Complexity (prove or disprove): If $f(g(n))=O(n)$ and $f(n)=Ω(n)$ then $g(n)=O(n)$

Question

I was wondering if I could get a hint on the following question (prove or disprove):

If $f(g(n))=O(n) $ and $f(n)=Ω(n)$ then $g(n)=O(n)$.

Answer 1

Using the definition:$$ f(m) = {\mit Ω}(m) \Longleftrightarrow f(m) \geqslant cm, \quad \forall m \geqslant m_0 $$ where $c > 0$ is a constant and $m_0 \in \mathbb{N}_+$, and$$ f(g(n)) = O(n) \Longleftrightarrow f(g(n)) \leqslant Cn, \quad \forall n \geqslant n_0 $$ where $C > 0$ is a constant and $n_0 \in \mathbb{N}_+$.

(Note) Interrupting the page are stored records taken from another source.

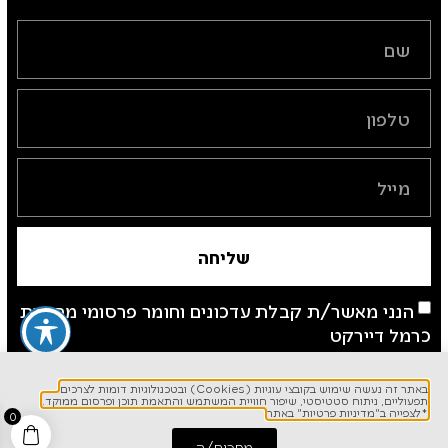
שליחה
הנני מאשר/ת קבלת עדכונים וחומר פרסומי מחברת
כרמל דיירקט
*לצפייה ב"מדיניות פרטיות" באתר
באתר זה נעשה שימוש בקובצי עוגיות (Cookies) ובטכנולוגיות דומות לצרכים
תפעוליים, ניתוח סטטיסטי, שיפור חוויית המשתמש והתאמת תוכן ופרסום ממוקד.
*לצפייה ב"מדיניות פרטיות" באתר
0
מסכים/ה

In fact, assume that $f:\mathbb{N}_+ \to \mathbb{N}_+$ and$$ f(m) = {\mit Ω}(m) \Longleftrightarrow f(m) \geqslant cm. \quad \forall m \geqslant m_0 $$ Define$$ a = \min_{1 \leqslant m \leqslant m_0} f(n) > 0, \quad c' = \min(c, a), $$ then$$ f(m) \geqslant c'm. \quad \forall m \geqslant 1 $$ Also assume that $g:\mathbb{N}_+ \to \mathbb{N}_+$, then$$ Cn \geqslant f(g(n)) \geqslant c'g(n). $$

Answer 2

The question seems too fishy to be true.

Take $f(n) = \frac{1}{n} = \Omega(n)$ and $g(n) = n^2$, then $f(g(n)) = n = O(n)$, but the conclusion does not hold.